I think Jules gets it wrong in his analysis of the options facing David Miliband. Jules writes:

If he doesn’t make an outright challenge for the leadership now, he will look like he has bottled it, twice, and will begin to look like the Michael Portillo of the Labour Party. If he does challenge Brown and lose, he will look like a loser. If he wins, he will most probably lose the election against Cameron, and will look like a loser. And, least likely scenario of all, if he wins the election against Cameron, he will still have to rule the country with a screwed up economy and a disgruntled electorate grown tired of Labour.

He should have let Brown lose, let the Tories win, let the Tories wallow in recession, let Labour re-group and himself assert his authority over the party in opposition, before coming back to beat the PR toff PM, who will very likely underperform when in power.

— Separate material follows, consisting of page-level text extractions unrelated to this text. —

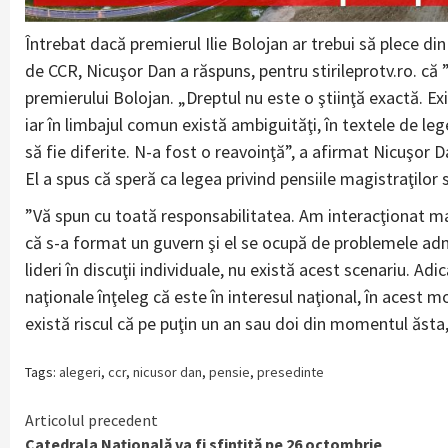
Întrebat dacă premierul Ilie Bolojan ar trebui să plece din
de CCR, Nicuşor Dan a răspuns, pentru stirileprotv.ro. că ”
premierului Bolojan. „Dreptul nu este o ştiinţă exactă. Ex
iar în limbajul comun există ambiguităţi, în textele de leg
să fie diferite. N-a fost o reavoinţă”, a afirmat Nicuşor D
El a spus că speră ca legea privind pensiile magistraţilo
”Vă spun cu toată responsabilitatea. Am interacţionat m
că s-a format un guvern şi el se ocupă de problemele admin
lideri în discuţii individuale, nu există acest scenariu. Adi
naţionale înţeleg că este în interesul naţional, în acest
există riscul că pe puţin un an sau doi din momentul ăsta
Tags:
alegeri
,
ccr
,
nicusor dan
,
pensie
,
presedinte
Continue
Articolul precedent
Catedrala Națională va fi sfințită pe 26 octombrie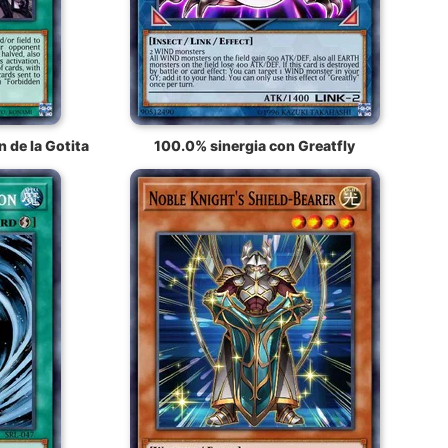
 de la Gotita
100.0% sinergia con Greatfly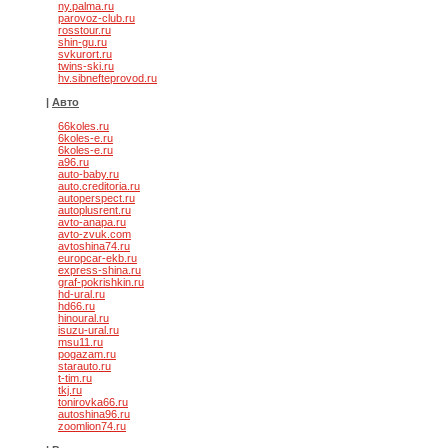
ny.palma.ru
parovoz-club.ru
rosstour.ru
shin-gu.ru
svkurort.ru
twins-ski.ru
hv.sibnefteprovod.ru
|
Авто
66koles.ru
6koles-e.ru
6koles-e.ru
a96.ru
auto-baby.ru
auto.creditoria.ru
autoperspect.ru
autoplusrent.ru
avto-anapa.ru
avto-zvuk.com
avtoshina74.ru
europcar-ekb.ru
express-shina.ru
graf-pokrishkin.ru
hd-ural.ru
hd66.ru
hinoural.ru
isuzu-ural.ru
msu11.ru
pogazam.ru
starauto.ru
t-tim.ru
tkj.ru
tonirovka66.ru
autoshina96.ru
zoomlion74.ru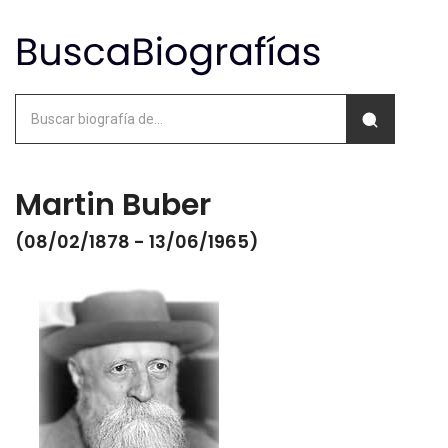
Martin Buber
(08/02/1878 - 13/06/1965)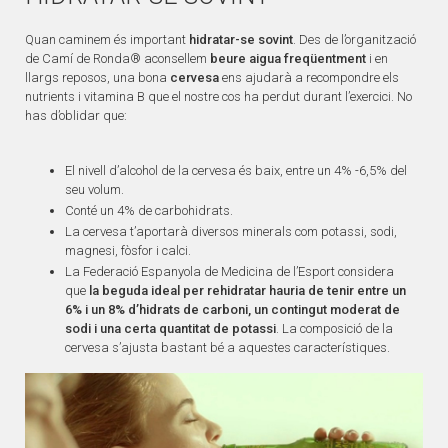
Quan caminem és important
hidratar-se sovint
. Des de l’organització
de Camí de Ronda® aconsellem
beure aigua freqüentment
i en
llargs reposos, una bona
cervesa
ens ajudarà a recompondre els
nutrients i vitamina B que el nostre cos ha perdut durant l’exercici. No
has d’oblidar que:
El nivell d’alcohol de la cervesa és baix, entre un 4% -6,5% del
seu volum.
Conté un 4% de carbohidrats.
La cervesa t’aportarà diversos minerals com potassi, sodi,
magnesi, fòsfor i calci.
La Federació Espanyola de Medicina de l’Esport considera
que
la beguda ideal per rehidratar hauria de tenir entre un
6% i un 8% d’hidrats de carboni, un contingut moderat de
sodi i una certa quantitat de potassi
. La composició de la
cervesa s’ajusta bastant bé a aquestes característiques.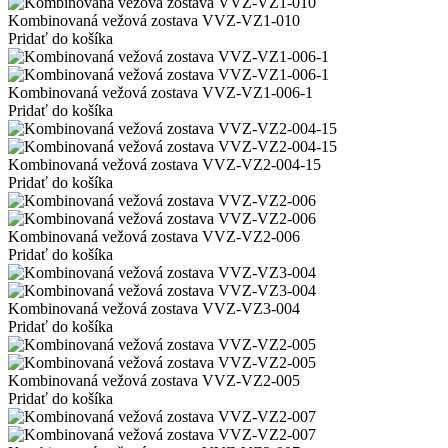
Kombinovaná vežová zostava VVZ-VZ1-010
Pridať do košíka
Kombinovaná vežová zostava VVZ-VZ1-006-1
Pridať do košíka
Kombinovaná vežová zostava VVZ-VZ2-004-15
Pridať do košíka
Kombinovaná vežová zostava VVZ-VZ2-006
Pridať do košíka
Kombinovaná vežová zostava VVZ-VZ3-004
Pridať do košíka
Kombinovaná vežová zostava VVZ-VZ2-005
Pridať do košíka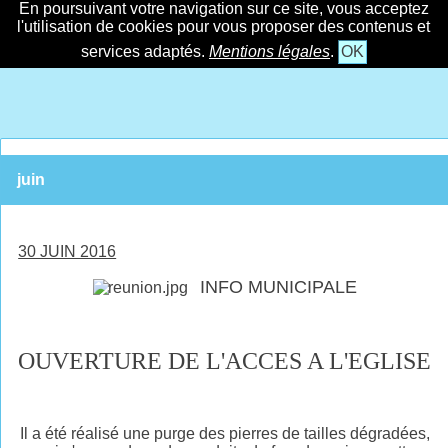
En poursuivant votre navigation sur ce site, vous acceptez
l'utilisation de cookies pour vous proposer des contenus et
services adaptés.
Mentions légales
.
OK
juin
30 JUIN 2016
INFO MUNICIPALE
OUVERTURE DE L'ACCES A L'EGLISE
Il a été réalisé une purge des pierres de tailles dégradées,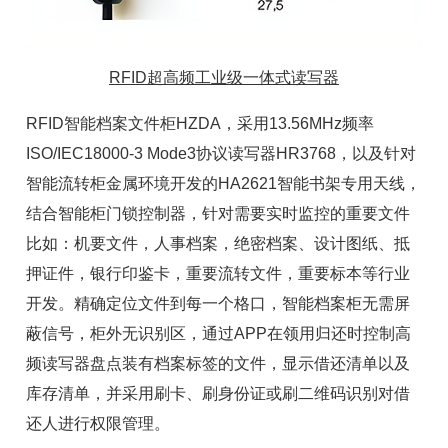
RFID超高频工业级一体式读写器
RFID智能档案文件柜HZDA，采用13.56MHz频率
ISO/IEC18000-3 Mode3协议
读写器
HR3768，以及针对
智能流转柜金属环境开发的HA2621
智能书架专用天线
，
结合智能柜门锁控制器，针对需要实时监控的重要文件
比如：
机要文件
，人事档案，绝密档案、设计图纸、抵
押证件，银行印鉴卡，重要流转文件，重要标本等行业
开发。精确定位文件到每一个格口，智能档案柜无需屏
蔽信号，柜外无识别区，通过APP在领用归还时控制高
频读写器盘点装有档案标签的文件，显示借还清单以及
库存清单，并采用刷卡、刷身份证或刷二维码识别对借
还人进行权限管理。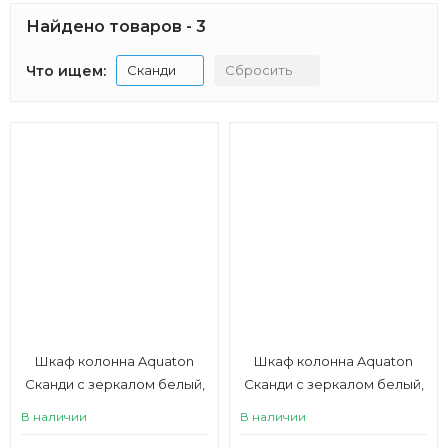
Найдено товаров - 3
Что ищем:
Сканди
Сбросить
Шкаф колонна Aquaton
Шкаф колонна Aquaton
Сканди с зеркалом белый,
Сканди с зеркалом белый,
дуб верона
дуб рустикальный
В наличии
В наличии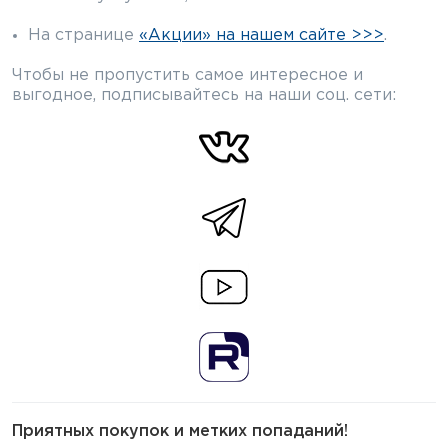
На странице
«Акции» на нашем сайте >>>
.
Чтобы не пропустить самое интересное и
выгодное, подписывайтесь на наши соц. сети:
Приятных покупок и метких попаданий!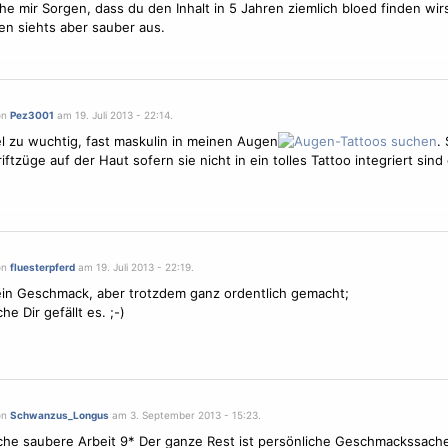
e mir Sorgen, dass du den Inhalt in 5 Jahren ziemlich bloed finden wirs
n siehts aber sauber aus.
on
Pez3001
am 19. Juli 2013 - 22:14.
iel zu wuchtig, fast maskulin in meinen Augen
. 
iftzüge auf der Haut sofern sie nicht in ein tolles Tattoo integriert sind
on
fluesterpferd
am 19. Juli 2013 - 22:19.
in Geschmack, aber trotzdem ganz ordentlich gemacht;
e Dir gefällt es. ;-)
on
Schwanzus_Longus
am 3. September 2013 - 15:23.
che saubere Arbeit 9* Der ganze Rest ist persönliche Geschmackssach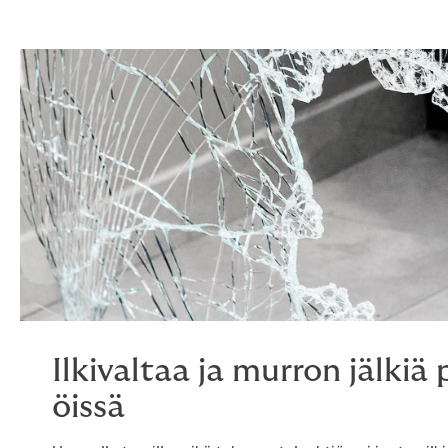
Ilkivaltaa ja murron jälkiä
öissä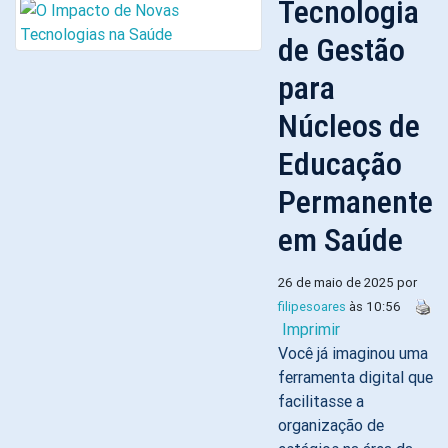
Tecnologia
de Gestão
para
Núcleos de
Educação
Permanente
em Saúde
26 de maio de 2025 por
filipesoares
às 10:56
Imprimir
Você já imaginou uma
ferramenta digital que
facilitasse a
organização de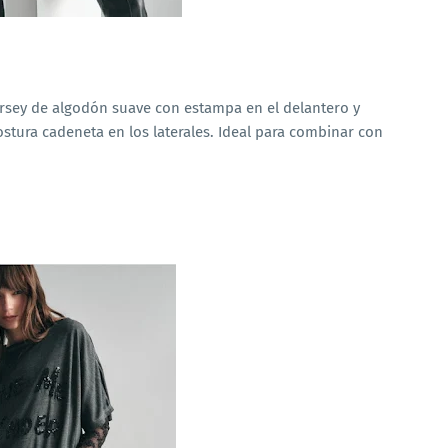
rsey de algodón suave con estampa en el delantero y
ostura cadeneta en los laterales. Ideal para combinar con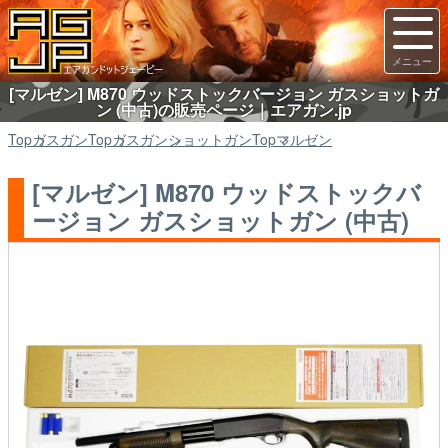
[マルゼン] M870 ウッドストックバージョン ガスショットガ
ン (中古)の販売ページ｜エアガン.jp
Top
ガスガン
Top
ガスガン
ショットガン
Top
マルゼン
[マルゼン] M870 ウッドストックバ
ージョン ガスショットガン (中古)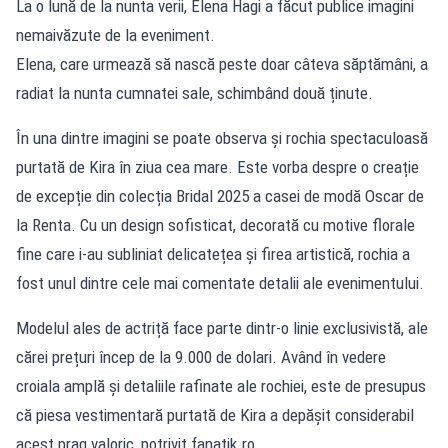
La o lună de la nunta verii, Elena Hagi a făcut publice imagini
nemaivăzute de la eveniment.
Elena, care urmează să nască peste doar câteva săptămâni, a
radiat la nunta cumnatei sale, schimbând două ținute.
În una dintre imagini se poate observa și rochia spectaculoasă
purtată de Kira în ziua cea mare. Este vorba despre o creație
de excepție din colecția Bridal 2025 a casei de modă Oscar de
la Renta. Cu un design sofisticat, decorată cu motive florale
fine care i-au subliniat delicatețea și firea artistică, rochia a
fost unul dintre cele mai comentate detalii ale evenimentului.
Modelul ales de actriță face parte dintr-o linie exclusivistă, ale
cărei prețuri încep de la 9.000 de dolari. Având în vedere
croiala amplă și detaliile rafinate ale rochiei, este de presupus
că piesa vestimentară purtată de Kira a depășit considerabil
acest prag valoric, potrivit fanatik.ro.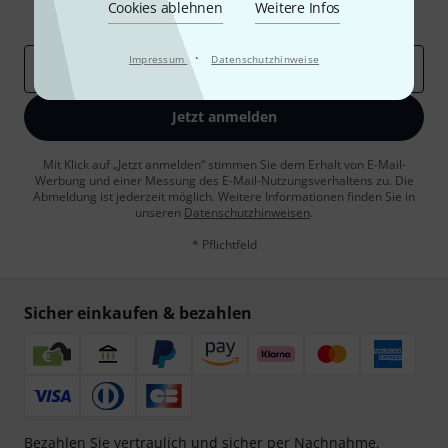
Cookies ablehnen
Weitere Infos
Inspirierende Beiträge
Deals
Thomann Insights
·
Impressum
Datenschutzhinweise
E-Mail-Adresse
*
Jetzt anmelden
Mit Klick auf „Jetzt anmelden“ stimmen Sie dem Erhalt von E-Mail-
Werbung und einer Messung des E-Mail-Nutzungsverhaltens zu. Die
Abmeldung ist jederzeit möglich. Weitere Informationen finden Sie in
unseren
Datenschutzhinweisen
.
* Pflichtfeld
Sicher einkaufen & bezahlen
Bezahlen Sie vertraulich und sicher per Nachnahme,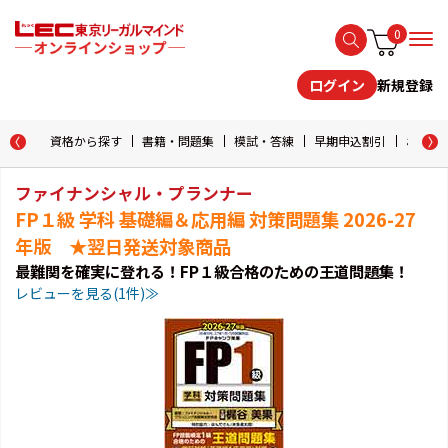
0
新規登録
ログイン
資格から探す
書籍・問題集
模試・答練
早期申込割引
おためし
ファイナンシャル・プランナー
FP１級 学科 基礎編＆応用編 対策問題集 2026-27
年版 ★翌日発送対象商品
最難関を確実に登れる！FP１級合格のための王道問題集！
レビューを見る(1件)≫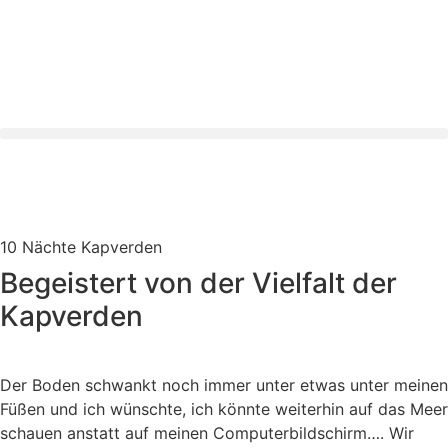
10 Nächte Kapverden
Begeistert von der Vielfalt der
Kapverden
Der Boden schwankt noch immer unter etwas unter meinen
Füßen und ich wünschte, ich könnte weiterhin auf das Meer
schauen anstatt auf meinen Computerbildschirm…. Wir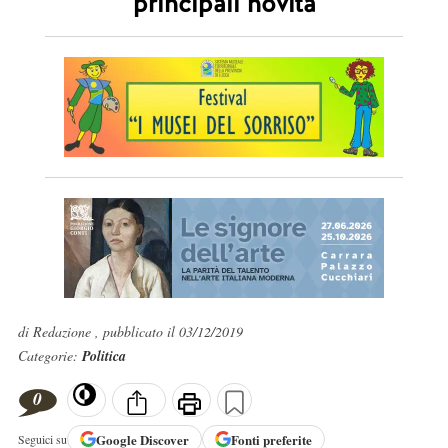
principali novità
di Redazione , pubblicato il 03/12/2019
Categorie:
Politica
0
Google
Discover
Fonti preferite
Seguici su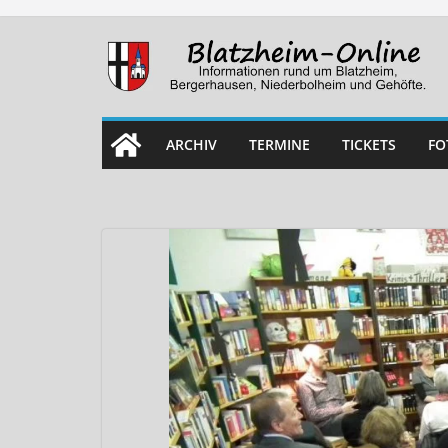
Skip
to
content
ARCHIV
TERMINE
TICKETS
FO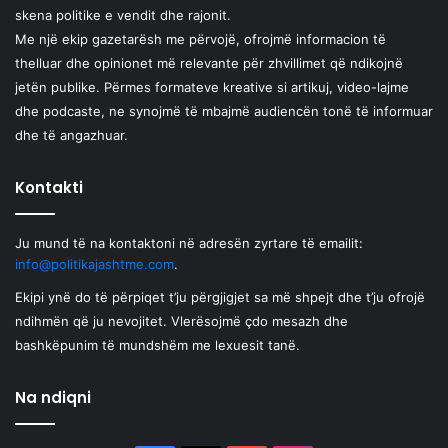
skena politike e vendit dhe rajonit.
Me një ekip gazetarësh me përvojë, ofrojmë informacion të
thelluar dhe opinionet më relevante për zhvillimet që ndikojnë
jetën publike. Përmes formateve kreative si artikuj, video-lajme
dhe podcaste, ne synojmë të mbajmë audiencën tonë të informuar
dhe të angazhuar.
Kontakti
Ju mund të na kontaktoni në adresën zyrtare të emailit:
info@politikajashtme.com
.
Ekipi ynë do të përpiqet t’ju përgjigjet sa më shpejt dhe t’ju ofrojë
ndihmën që ju nevojitet. Vlerësojmë çdo mesazh dhe
bashkëpunim të mundshëm me lexuesit tanë.
Na ndiqni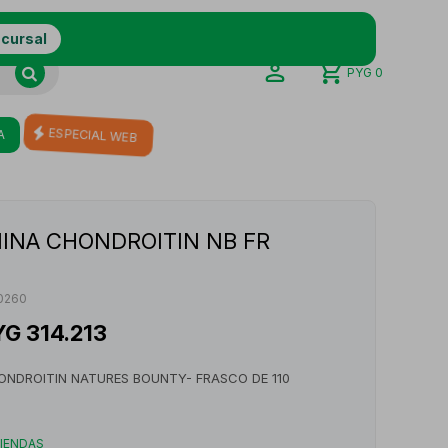
ucursal
PYG
0
A
ESPECIAL WEB
INA CHONDROITIN NB FR
0260
YG
314.213
NDROITIN NATURES BOUNTY- FRASCO DE 110
TIENDAS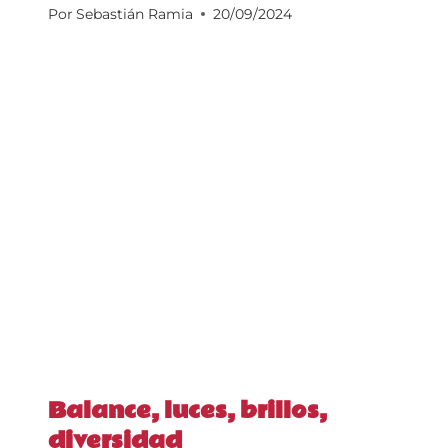
Por
Sebastián Ramia
20/09/2024
Balance, luces, brillos,
diversidad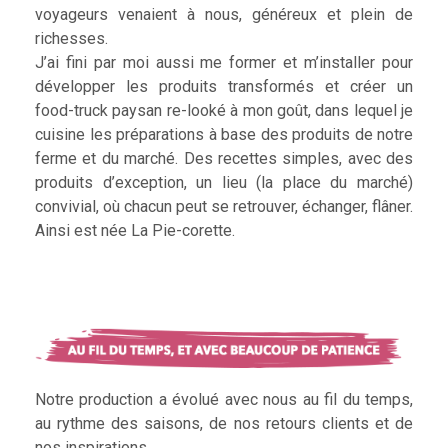
voyageurs venaient à nous, généreux et plein de
richesses.
J’ai fini par moi aussi me former et m’installer pour
développer les produits transformés et créer un
food-truck paysan re-looké à mon goût, dans lequel je
cuisine les préparations à base des produits de notre
ferme et du marché. Des recettes simples, avec des
produits d’exception, un lieu (la place du marché)
convivial, où chacun peut se retrouver, échanger, flâner.
Ainsi est née La Pie-corette.
Notre production a évolué avec nous au fil du temps,
au rythme des saisons, de nos retours clients et de
nos inspirations.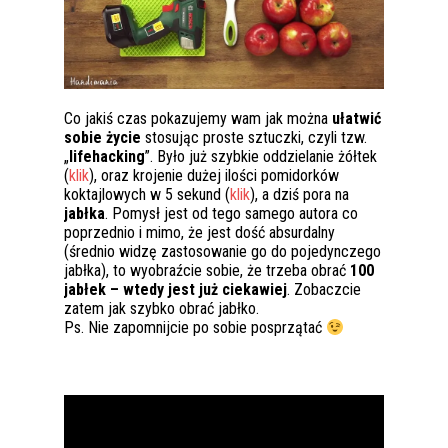
Co jakiś czas pokazujemy wam jak można
ułatwić
sobie życie
stosując proste sztuczki, czyli tzw.
„
lifehacking
”. Było już szybkie oddzielanie żółtek
(
klik
), oraz krojenie dużej ilości pomidorków
koktajlowych w 5 sekund (
klik
), a dziś pora na
jabłka
. Pomysł jest od tego samego autora co
poprzednio i mimo, że jest dość absurdalny
(średnio widzę zastosowanie go do pojedynczego
jabłka), to wyobraźcie sobie, że trzeba obrać
100
jabłek – wtedy jest już ciekawiej
. Zobaczcie
zatem jak szybko obrać jabłko.
Ps. Nie zapomnijcie po sobie posprzątać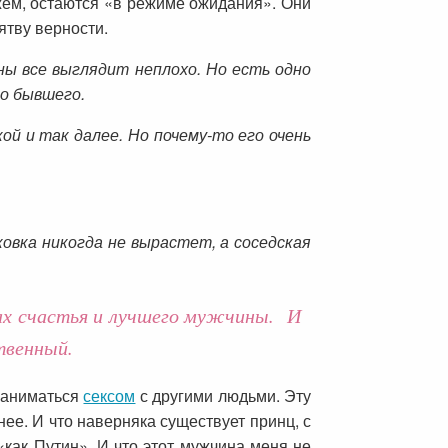
жем, остаются «в режиме ожидания». Они
ятву верности.
ны все выглядит неплохо. Но есть одно
го бывшего.
кой и так далее. Но почему-то его очень
ковка никогда не вырастет, а соседская
ках счастья и лучшего мужчины. И
твенный.
 заниматься
сексом
с другими людьми. Эту
нее. И что наверняка существует принц, с
 «как Путин». И что этот мужчина меня не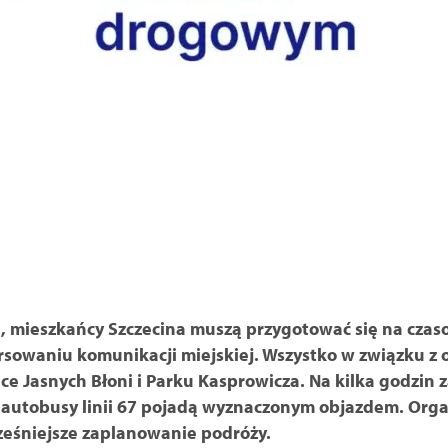
, mieszkańcy Szczecina muszą przygotować się na cza
owaniu komunikacji miejskiej. Wszystko w związku z o
ce Jasnych Błoni i Parku Kasprowicza. Na kilka godzin 
 a autobusy linii 67 pojadą wyznaczonym objazdem. Orga
ześniejsze zaplanowanie podróży.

As I argued in my post on disruptive politics, the problem is in Jules’s seductively simple prescription that, after an election defeat, Miliband should “let Labour re-group and himself assert his authority over the party in opposition.”

That’s very unlikely to happen – even with a failing economy as the albatross around David Cameron’s neck. In opposition, demoralised by electoral humiliation, and with many of its most talented figures without seats, the Labour Party is almost certain to tear itself apart (with the media fuelling the frenzy).

That’s why Miliband’s best hope (from a self-interested point of view) is to take over now, head quickly for an election, and use his honeymoon bounce to try and turn a disastrous loss into the kind of battling one that the British love.

Momentum is everything in politics. If Miliband’s Labour were to lose the election on the up, then Cameron would take over as PM already looking rattled. In opposition, Miliband could focus his troops on a counter-attack – encouraging the media to sniff Tory not Labour blood.

Take over after a monumental landslide, in contrast, and the psychological damage would already have been done. Labour will spend years portrayed as hapless losers – remember how long it took the Conservatives to escape from this trap.

Miliband would not longer be a prospective Prime Minister. He’d be William Hague, starting a painful period of rebuilding that will benefit the next leader, or the next but one. Then his best hope would be ending up as Foreign Secretary again – in nine or ten years’ time.